Richard Neutra
Richard Joseph Neutra (April 8, 1892 – April 16, 1970) is considered one of modernism's most important architects.
Biography
Neutra was born in Vienna. He studied under Adolf Loos at the Technical University of Vienna, was influenced by Otto Wagner, and worked for a time in Germany in the studio of Erich Mendelsohn. He moved to the United States by 1923 and became a naturalized citizen in 1929. Neutra worked briefly for Frank Lloyd Wright before accepting an invitation from his close friend and university companion Rudolf Schindler to work and live communally in Schindler's Kings Road House in California.

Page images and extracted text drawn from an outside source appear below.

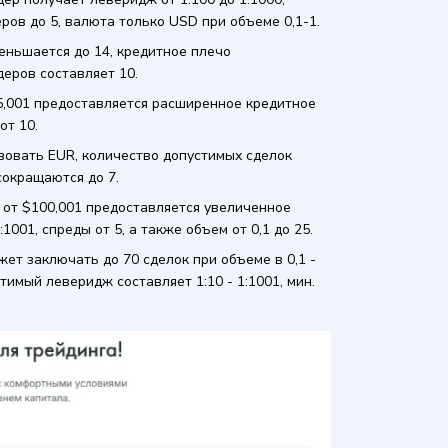
ров до 5, валюта только USD при объеме 0,1-1.
еньшается до 14, кредитное плечо
деров составляет 10.
,001 предоставляется расширенное кредитное
от 10.
ьзовать EUR, количество допустимых сделок
 сокращаются до 7.
 от $100,001 предоставляется увеличенное
1001, спреды от 5, а также объем от 0,1 до 25.
ет заключать до 70 сделок при объеме в 0,1 -
тимый леверидж составляет 1:10 - 1:1001, мин.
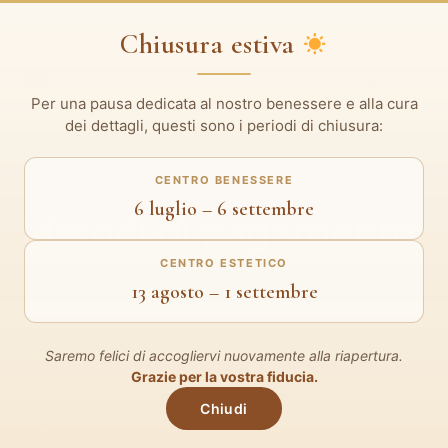
Chi siamo
Eventi
Blog
Contatti
Chiusura estiva
Per una pausa dedicata al nostro benessere e alla cura
dei dettagli, questi sono i periodi di chiusura:
CENTRO BENESSERE
6 luglio – 6 settembre
Metodi di pagamento
CENTRO ESTETICO
13 agosto – 1 settembre
Beauty Center
Metodi di pagamento
Saremo felici di accogliervi nuovamente alla riapertura.
Grazie per la vostra fiducia.
Chiudi
Pagare è semplice e sicuro.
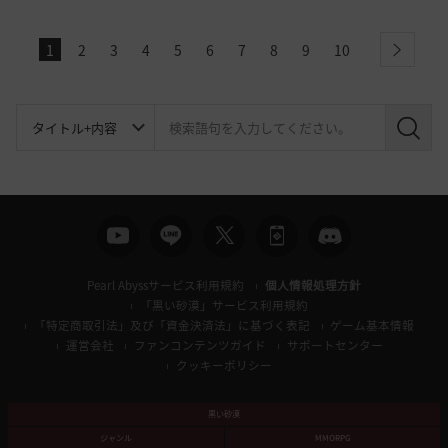
1
2
3
4
5
6
7
8
9
10
next
検
索
Pearl Abyssサービス利用規約
個人情報処理方針
「黒い砂漠」サービス利用規約
「特定商取引法」及び「資金決済法」に基づく表記
ゲーム基本情報
運営会社
ファンコンテンツガイド
サポートセンター
クッキーポリシー
黒い砂漠
ジャンル
MMORPG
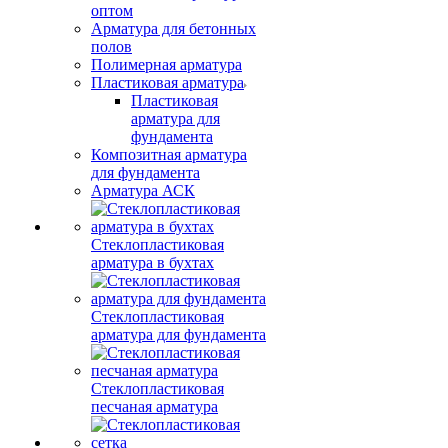
оптом
Арматура для бетонных
полов
Полимерная арматура
Пластиковая арматура
Пластиковая
арматура для
фундамента
Композитная арматура
для фундамента
Арматура АСК
Стеклопластиковая
арматура в бухтах
Стеклопластиковая
арматура для фундамента
Стеклопластиковая
песчаная арматура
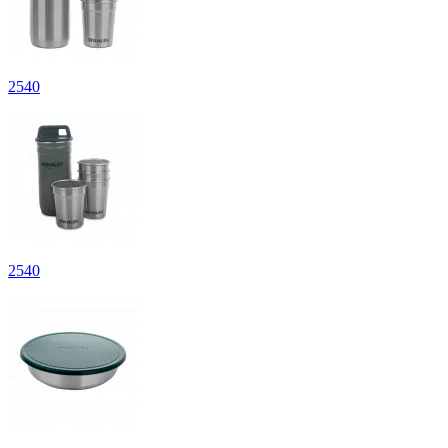
2
540
2
540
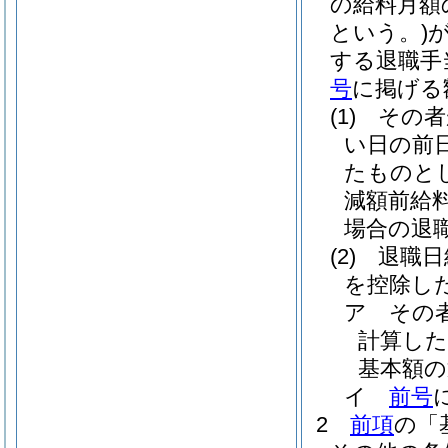
の給料月額
という。)
する退職手
号
に掲げる
(1)
その者
い日の前
たものと
減額前給
場合の退
(2)
退職日
を控除し
ア
その
計算し
基本額の
イ
前号
2
前項
の「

In California, he became celebrated for rigorously geometric but airy structures that represented a West Coast variation on the mid-century modern residence. In the early 1930s, Neutra's Los Angeles practice trained several young architects who went on to independent success, including Gregory Ain, Harwell Hamilton Harris, and Raphael Soriano.
He was famous for the attention he gave to defining the real needs of his clients, regardless of the size of the project, in contrast to other architects eager to impose their artistic vision on a client. Neutra sometimes used detailed questionnaires to discover his client's needs, much to their surprise. His domestic architecture was a blend of art, landscape and practical comfort.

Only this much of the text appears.